Plan participants will also need to be provided with individual benefit statements. These statements must be issued quarterly for participant-directed accounts and annually for accounts that don’t offer participant direction. 

Once a year, you’ll also need to provide participants with an annual summary report. It is also imperative that you file. You must also file the right forms with the government. Finally, if you’re going to have a blackout period, you need to alert participants in advance. 

Maintain your website

Whether you work directly for the employer that offers the 401(k) or for a firm that provides recordkeeping services for multiple employees, you must maintain a website. To be compliant with government regulations, you have to  provide a website where participants can access their account information, check their balances, and look into their investments. 

Ensure employees have a clear understanding of how to access and use the website. To prevent data breaches or downtime, test your website on a regular basis. When hiring IT specialists to work on your website, be certain they have knowledge and experience within the financial industry and understand the compliance rules for 401(k) management. 

Have clear support channels for clients and participants

If you maintain 401(k) records for a variety of businesses, you need to be responsive to your clients. Make sure they know how to reach you, and respond to their calls for help promptly. Have dedicated channels for support and communication. 

This is also important if you work directly for the employer who offers the 401(k) plan, but in this situation, you need communication channels for plan participants. This can include anything from a basic email, a help desk ticket, virtual meetings, or a contact request via the plan’s website.

To save yourself even more time, allow clients and participants some autonomy over their accounts by providing them access to self-help materials. They’ll feel better knowing they can easily find the answers they’re looking for, and you will have more time to focus on everything else you need to do. 

Don’t take on unnecessary tasks 

Your primary job as a recordkeeper is to maintain clear and well-organized records. You don’t have to provide investment advice. You don’t need to design the plan or educate participants about their options. You also don’t have to ensure your clients are compliant with IRS requirements or nondiscrimination laws. That responsibility falls on them. 

Whether you work with clients or directly for an employer, make sure your role is clearly identified. Don’t take on unnecessary tasks that may prevent you from staying on top of your core organizational and recordkeeping duties. 

Look for ways to build value for clients and save yourself time 

When you provide services to businesses, there are always other professionals competing for your clients. To attract and retain your clients, look for ways you can build value into your offerings. For example, you may want to look into offering an emergency savings account (ESA) along with your 401(k) offerings. 

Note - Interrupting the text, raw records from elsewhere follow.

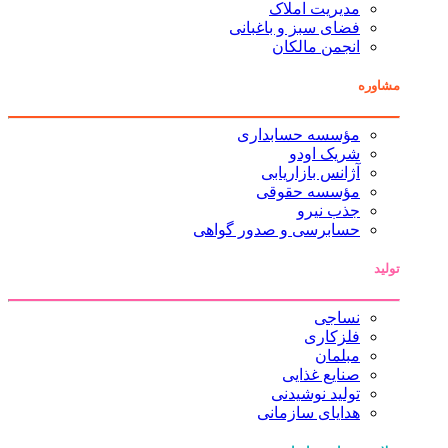
مدیریت املاک
فضای سبز و باغبانی
انجمن مالکان
مشاوره
مؤسسه حسابداری
شریک اودو
آژانس بازاریابی
مؤسسه حقوقی
جذب نیرو
حسابرسی و صدور گواهی
تولید
نساجی
فلزکاری
مبلمان
صنایع غذایی
تولید نوشیدنی
هدایای سازمانی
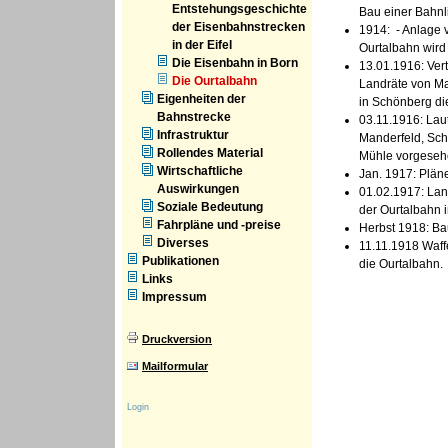
Entstehungsgeschichte
Bau einer Bahnl
der Eisenbahnstrecken
1914: - Anlage 
in der Eifel
Ourtalbahn wird 
Die Eisenbahn in Born
13.01.1916: Ver
Die Ourtalbahn
Landräte von Ma
Eigenheiten der
in Schönberg di
Bahnstrecke
03.11.1916: Laut
Infrastruktur
Manderfeld, Schö
Rollendes Material
Mühle vorgese
Wirtschaftliche
Jan. 1917: Pläne
Auswirkungen
01.02.1917: Lan
Soziale Bedeutung
der Ourtalbahn 
Fahrpläne und -preise
Herbst 1918: B
Diverses
11.11.1918 Waff
Publikationen
die Ourtalbahn.
Links
Impressum
Druckversion
Mailformular
Login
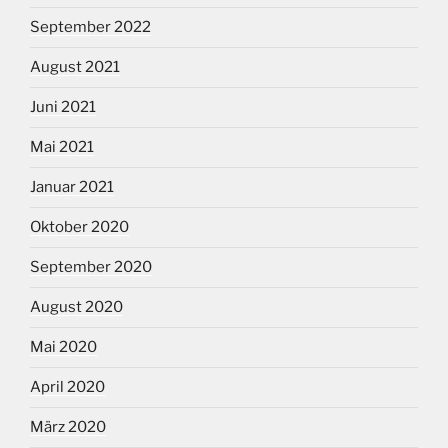
September 2022
August 2021
Juni 2021
Mai 2021
Januar 2021
Oktober 2020
September 2020
August 2020
Mai 2020
April 2020
März 2020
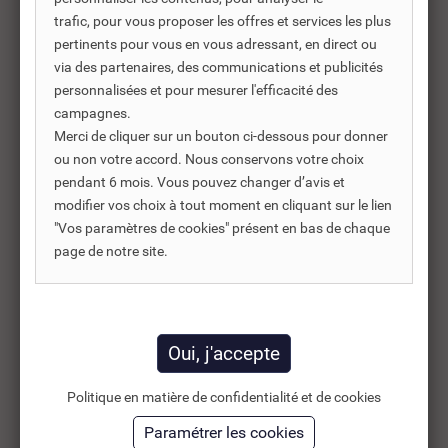
trafic, pour vous proposer les offres et services les plus
pertinents pour vous en vous adressant, en direct ou
Produits complémentaires
via des partenaires, des communications et publicités
personnalisées et pour mesurer l'efficacité des
Les produits complémentaires sont généralement des
campagnes.
produits connexes ou associés. Ils vous permettent soit
Merci de cliquer sur un bouton ci-dessous pour donner
d’améliorer l’utilisation soit répondre à des besoins
ou non votre accord. Nous conservons votre choix
supplémentaires.
pendant 6 mois. Vous pouvez changer d’avis et
modifier vos choix à tout moment en cliquant sur le lien
"Vos paramètres de cookies" présent en bas de chaque
page de notre site.
-30%
Politique en matière de confidentialité et de cookies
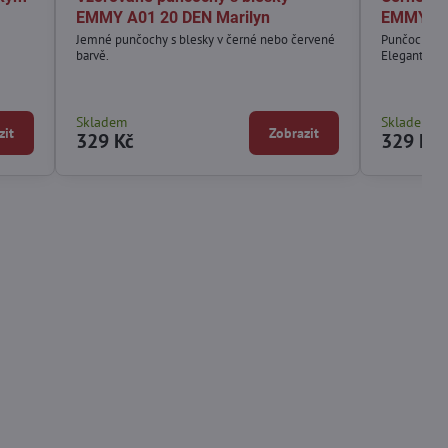
EMMY A01 20 DEN Marilyn
EMMY A0
Jemné punčochy s blesky v černé nebo červené
Punčochy s 
barvě.
Elegantní p
Skladem
Skladem
zit
Zobrazit
329 Kč
329 Kč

This can also be incredibly valuable for recordkeepers who work directly for the employers who offer the plans. Over 50% of the U.S. population doesn’t have any emergency savings, and they often end up dipping into or cashing out their retirement accounts when they need extra cash. By bundling an ESA with your 401(k), you allow plan participants to safeguard their retirement savings. This builds value for your customers, but it can also save you time on processes related to issuing loans and closing 401(k) accounts. 

In the United States, recordkeepers manage trillions of dollars of employees' savings accounts. As a recordkeeper, you play a critical role in the nation’s economy and the individual lives of your plan’s participants. In addition to staying organized and compliant, you may want to find ways to enhance the services that you provide.